Activity
Write out the opening lines of the data word for word, up to and including the line with "Bazı ABD yetkilileri, Trump'ın", and leave every picture and every later line out.

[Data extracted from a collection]
****************************************

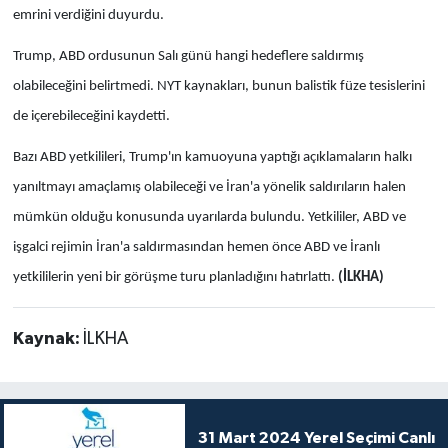
emrini verdiğini duyurdu.
Trump, ABD ordusunun Salı günü hangi hedeflere saldırmış
olabileceğini belirtmedi. NYT kaynakları, bunun balistik füze tesislerini
de içerebileceğini kaydetti.
Bazı ABD yetkilileri, Trump'ın kamuoyuna yaptığı açıklamaların halkı
yanıltmayı amaçlamış olabileceği ve İran'a yönelik saldırıların halen
mümkün olduğu konusunda uyarılarda bulundu. Yetkililer, ABD ve
işgalci rejimin İran'a saldırmasından hemen önce ABD ve İranlı
yetkililerin yeni bir görüşme turu planladığını hatırlattı.
(İLKHA)
Kaynak:
İLKHA
31 Mart 2024 Yerel Seçimi Canlı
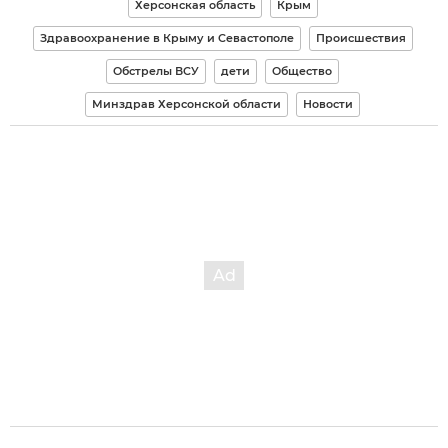
Херсонская область
Крым
Здравоохранение в Крыму и Севастополе
Происшествия
Обстрелы ВСУ
дети
Общество
Минздрав Херсонской области
Новости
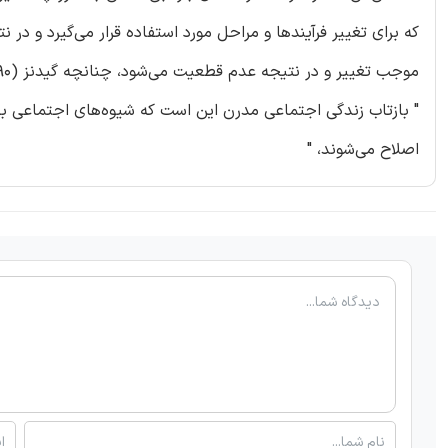
که برای تغییر فرآیندها و مراحل مورد استفاده قرار می‌گیرد و 
موجب تغییر و در نتیجه عدم قطعیت می‌شود، چنانچه گیدنز (1990) می‌گوید :
" بازتاب زندگی اجتماعی مدرن این است که شیوه‌های اجتماعی به 
اصلاح می‌شوند، "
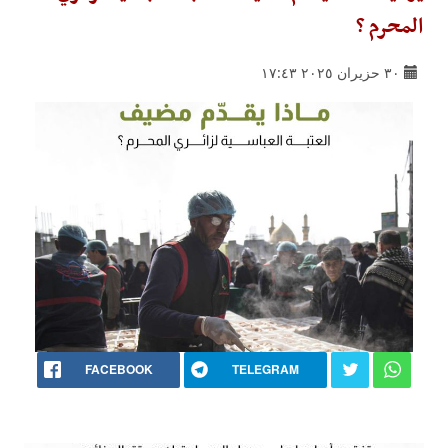
المحرم ؟
٣٠ حزيران ٢٠٢٥ ١٧:٤٣
FACEBOOK
TELEGRAM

****************************************

Reply
emrini verdiğini duyurdu.
Trump, ABD ordusunun Salı günü hangi hedeflere saldırmış
olabileceğini belirtmedi. NYT kaynakları, bunun balistik füze tesislerini
de içerebileceğini kaydetti.
Bazı ABD yetkilileri, Trump'ın kamuoyuna yaptığı açıklamaların halkı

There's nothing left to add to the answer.